Figure 2 is a schematic of a drilling hydraulics system without a washout.
Figure 3 is a schematic of a drilling hydraulics system with a washout.
Figure 4 is a plot of downhole pressure differential across the bit versus the downhole
weight on bit.
[0008] Referring initially to figure 1, there is shown a typical rotary derrick comprising
a mast 10 standing on the ground and equipped with lifting gear 14, on which is suspended
a drill string 16 formed from pipes joined end to end and carrying at its lower end
a drill bit 18 for drilling a borehole 20 in subsurface formations 50. An annular
region, or annulus 21 exists between the drill string 16 and the borehole walls. Lifting
gear 14 comprises a crown block 22, whose spindle is fixed to the top of the mast
10, a vertically mobile travelling block 24, to which is attached a hook 26. Cable
28 passes over blocks 22 and 24 and is wound on to the drum of a winch 36 whereby
operation of the winch serves to cause travelling block 24 to rise and descend.
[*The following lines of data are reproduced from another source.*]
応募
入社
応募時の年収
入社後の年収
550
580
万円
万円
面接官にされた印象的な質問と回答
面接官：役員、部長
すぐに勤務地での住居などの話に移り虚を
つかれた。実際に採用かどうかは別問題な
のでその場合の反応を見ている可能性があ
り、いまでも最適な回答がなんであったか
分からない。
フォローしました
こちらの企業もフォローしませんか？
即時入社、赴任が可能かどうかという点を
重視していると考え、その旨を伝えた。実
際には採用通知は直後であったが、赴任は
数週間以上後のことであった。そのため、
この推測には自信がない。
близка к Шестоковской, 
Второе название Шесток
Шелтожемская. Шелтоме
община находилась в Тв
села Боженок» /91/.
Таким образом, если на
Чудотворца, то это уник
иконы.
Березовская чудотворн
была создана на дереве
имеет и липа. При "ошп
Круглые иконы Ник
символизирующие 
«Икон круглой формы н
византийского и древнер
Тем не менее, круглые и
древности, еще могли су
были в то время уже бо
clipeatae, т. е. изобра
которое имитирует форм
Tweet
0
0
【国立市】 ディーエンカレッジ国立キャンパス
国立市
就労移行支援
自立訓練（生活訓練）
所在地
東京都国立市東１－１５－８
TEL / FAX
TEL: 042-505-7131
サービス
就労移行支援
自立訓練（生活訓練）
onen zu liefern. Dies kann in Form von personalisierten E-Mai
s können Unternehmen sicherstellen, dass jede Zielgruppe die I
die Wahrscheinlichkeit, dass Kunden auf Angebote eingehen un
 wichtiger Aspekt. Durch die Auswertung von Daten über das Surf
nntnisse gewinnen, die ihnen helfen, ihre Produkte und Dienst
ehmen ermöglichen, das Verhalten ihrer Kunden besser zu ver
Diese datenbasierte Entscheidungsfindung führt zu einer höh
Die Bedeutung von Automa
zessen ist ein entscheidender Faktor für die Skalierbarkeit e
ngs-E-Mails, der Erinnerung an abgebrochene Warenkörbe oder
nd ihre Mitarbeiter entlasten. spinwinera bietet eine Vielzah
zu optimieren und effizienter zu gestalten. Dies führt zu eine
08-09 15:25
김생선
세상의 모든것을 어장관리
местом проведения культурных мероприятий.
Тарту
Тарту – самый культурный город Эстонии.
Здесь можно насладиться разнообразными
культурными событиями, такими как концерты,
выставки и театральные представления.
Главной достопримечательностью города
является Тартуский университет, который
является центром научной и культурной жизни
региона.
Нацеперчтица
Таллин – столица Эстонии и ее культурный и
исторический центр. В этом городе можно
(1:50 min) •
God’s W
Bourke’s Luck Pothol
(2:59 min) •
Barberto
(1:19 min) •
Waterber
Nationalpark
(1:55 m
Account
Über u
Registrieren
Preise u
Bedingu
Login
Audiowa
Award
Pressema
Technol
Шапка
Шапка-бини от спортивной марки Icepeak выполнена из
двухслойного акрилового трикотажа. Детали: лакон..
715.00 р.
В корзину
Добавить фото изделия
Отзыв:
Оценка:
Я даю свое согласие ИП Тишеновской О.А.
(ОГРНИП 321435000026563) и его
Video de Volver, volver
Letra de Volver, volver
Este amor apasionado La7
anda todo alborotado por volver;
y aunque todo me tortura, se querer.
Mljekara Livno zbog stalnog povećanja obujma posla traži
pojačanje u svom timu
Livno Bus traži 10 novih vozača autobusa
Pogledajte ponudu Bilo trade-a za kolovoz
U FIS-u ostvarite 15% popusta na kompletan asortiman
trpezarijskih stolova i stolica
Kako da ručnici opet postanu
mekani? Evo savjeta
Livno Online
[0009] The drill string 16 can be suspended on hook 26 via an injection head 38 connected
by a flexible hose 40 and standpipe 30 to a mud pump 42, which makes it possible to
inject into the well 20, via hollow pipes of string 16, drilling fluid, usually called
"mud", from a mud pit 34. Mud pit 34 receives mud returning from the well 20 via bell
nipple 39 and flow return line 41. The rate of flow of the mud into the well is determined
by a conventional pump stroke sensor 32 which senses the number of strokes that the
pump 42 makes per minute, which information, in combination with knowledge of the
volume displaced by each stroke of the pump 42, can be converted into the flow measurement,
01. During drilling periods, the drill string 16 is rotated by means of the rotating
table 46 via a square pipe or "kelly" 44 mounted at its upper end.
[0010] At the bottom end of the drill string, there are shown a plurality of downhole components,
including a number of heavy drill collars 54 that make up a bottom hole assembly (BHA)
52. A special drill collar or collars 56, referred to herein as the MWD tool for measurement
while drilling, is included in the BHA to carry a variety of sensors for the detection
of a variety of downhole parameters relating to the drilling process and/or to the
properties of the formation 50 being drilled. Typical of the measurements made by
the MWD are downhole weight on bit (WOB), downhole torque (TOR), pressure, P, (from
sensor 55) either on the interior or the exterior of the drill pipe, gamma ray, electrical
resistivity and direction and inclination of the borehole. An additional and non-typical
measurement may include a differential pressure measurement, ΔP, which may be provided
by a sensor 57 of the type described in U.S. patent number 4,805,449 issued February
21, 1989, the disclosure of which is herein incorporated by reference. Alternatively,
the differential pressure measurement may be obtained from two pressure sensors, one
sensitive to the pressure internal to the drill pipe and one sensitive to the pressure
external to the drill pipe. WOB 60 and TOR 61 transducers may be constructed in accordance
with the invention described in U.S. Patent 4,359,898 to Tanguy et al., which is also
incorporated herein by reference.
[0011] The outputs of the MWD 56 are fed to a transmitter in the MWD portion of the BHA,
as is, by now, well known in the industry, for generating modulated acoustic signals
that are modulated in accordance with the MWD measurements. The signal is detected
at the surface by a receiving pressure transducer 62 and processed by a processing
means 64 to provide recordable data representative of the downhole measurements. Although
an acoustic data transmission system is mentioned herein, other types of telemetry
systems may be employed, provided they are capable of transmitting an intelligible
signal from downhole to the surface during the drilling operation.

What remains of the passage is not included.